What You Should Know About Salvation Army Thrift Stores
With more than 200 nationally and locally operated thrift stores from coast to coast, The Salvation Army operates one of Canada’s largest national clothing recycling operations.
Do you have a question about Salvation Army Thrift Stores? Take a look at these responses to some frequently ask questions to find the answer you need!
1. Where do thrift stores get their merchandise from?
Most of what we give away and sell is donated by a generous and supportive donor base.
There is great competition for donated clothing. Most of that comes from for-profit firms, many of which offer little or no support to any given charity.
The Salvation Army is one of few charities that collect, process, and sell our own donations to the public. This enables us to offer quality goods at reasonable prices and raise funds to support many of our social programs. Demand often exceeds supply and there are times we are forced to buy merchandise, generally from other charitable collectors.
2. Are donations tax deductible?
Under Canada Revenue Agency guidelines, we can offer tax receipts for some donations. For example, we are permitted to offer a tax receipt for new product donations. Many firms provide us with product returns, such as floor models, and end-of-line items. This not only prevents these items from landfills, but firms are able to give back to the communities in which they operate.

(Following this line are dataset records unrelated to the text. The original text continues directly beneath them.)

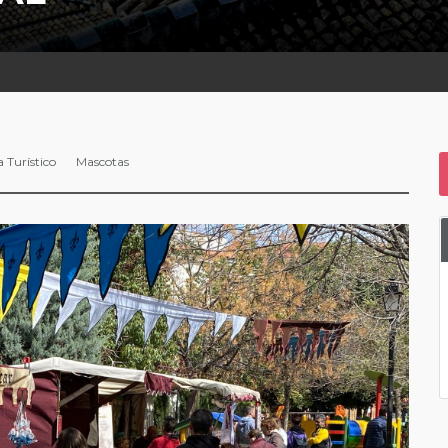
 Turístico
Mascotas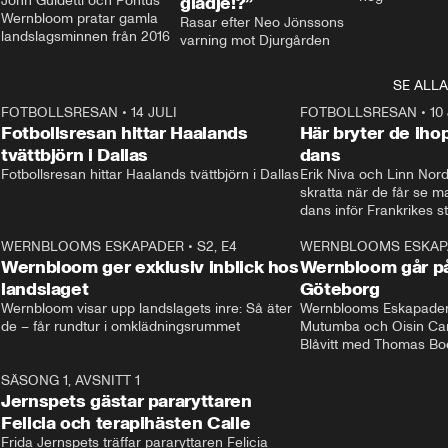
John Guidetti och Pontus 
glädje!?”
Wernbloom pratar gamla 
Rasar efter Neo Jönssons 
landslagsminnen från 2016
varning mot Djurgården
SE ALLA
8
FOTBOLLSRESAN
•
14 JULI
41:35
FOTBOLLSRESAN
•
10
Fotbollsresan hittar Haalands
Här bryter de ih
tvättbjörn i Dallas
dans
Fotbollsresan hittar Haalands tvättbjörn i Dallas
Erik Niva och Linn Nord
skratta när de får se 
dans inför Frankrikes st
VM-kvartsfinalen. 
4
WERNBLOOMS ESKAPADER
•
S2, E4
24:20
WERNBLOOMS ESKAP
Plus
Wernbloom ger exklusiv inblick hos
Wernbloom går på
landslaget
Göteborg
Wernbloom visar upp landslagets inre: Så äter 
Wernblooms Eskapader:
de – får rundtur i omklädningsrummet
Mutumba och Oisin Cant
Blåvitt med Thomas Bo
0
SÄSONG 1, AVSNITT 1
25:12
Jernspets gästar pararyttaren
Felicia och terapihästen Calle
Frida Jernspets träffar pararyttaren Felicia 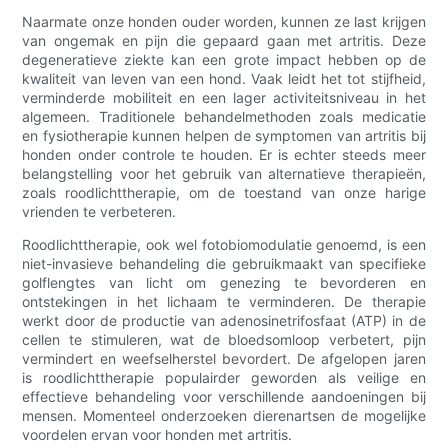
Naarmate onze honden ouder worden, kunnen ze last krijgen
van ongemak en pijn die gepaard gaan met artritis. Deze
degeneratieve ziekte kan een grote impact hebben op de
kwaliteit van leven van een hond. Vaak leidt het tot stijfheid,
verminderde mobiliteit en een lager activiteitsniveau in het
algemeen. Traditionele behandelmethoden zoals medicatie
en fysiotherapie kunnen helpen de symptomen van artritis bij
honden onder controle te houden. Er is echter steeds meer
belangstelling voor het gebruik van alternatieve therapieën,
zoals roodlichttherapie, om de toestand van onze harige
vrienden te verbeteren.
Roodlichttherapie, ook wel fotobiomodulatie genoemd, is een
niet-invasieve behandeling die gebruikmaakt van specifieke
golflengtes van licht om genezing te bevorderen en
ontstekingen in het lichaam te verminderen. De therapie
werkt door de productie van adenosinetrifosfaat (ATP) in de
cellen te stimuleren, wat de bloedsomloop verbetert, pijn
vermindert en weefselherstel bevordert. De afgelopen jaren
is roodlichttherapie populairder geworden als veilige en
effectieve behandeling voor verschillende aandoeningen bij
mensen. Momenteel onderzoeken dierenartsen de mogelijke
voordelen ervan voor honden met artritis.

Individuals are also eligible to receive a tax receipt for donated used furniture, collectables, household goods, art, and knick- knacks etc. A request must be made at the time of donation so items can be appraised, and donor information obtained. Unfortunately, we are not permitted to receipt for used clothing under CRA rules.
3. What happens to items that don’t sell?
There are always items that don’t sell. This may be due to stains, rips, wear, and sometimes style. The Salvation Army sells these items in the recycling market. They are sold by the pound to clothing graders who send them to fibre recovery to be made into other products such as upholstery stuffing.
Some articles end up in developing nations where quality clothing is scarce. In any case, items are kept from landfills, and the proceeds from recycling are used to support Salvation Army social programs, just like the sales from Thrift Stores.
4. Why are prices high when donations are made to help people in need?
Our pricing is very competitive and we check it regularly against other used goods retailers, both charitable and for-profit.
Although donated items are free, as a charity we have expenses such as paid staff, rent, utilities, property tax, insurance and trucking expenses.
Additionally, even though we divert millions of pounds of items from landfills (32 million in 2012), and we are a major recycler of metal, electronics, books, cardboard, leather goods, etc., we do generate some garbage and the safe disposal of that garbage comes with a cost.
After expenses, the proceeds we generate support The Salvation Army’s many social programs, such as children’s camps, food banks and shelters. And through the Thrift Store, we provide (free of charge) items to individuals or families referred to us from various social services agencies and other charities.
5. Are there items you don’t accept, and why?
We are forced to refuse infant and child-related equipment such as cribs, car seats etc. Resale is regulated by Health Canada and guidelines are very strict. We lack expertise and resources to meet the set standard and choose not to sell these items.
For health and safety reasons we don’t accept used mattresses or box springs. We accept most household goods, furniture and clothes in usable condition. What is usable condition? If you would give it to a friend to use then chances are The Salvation Army can use it.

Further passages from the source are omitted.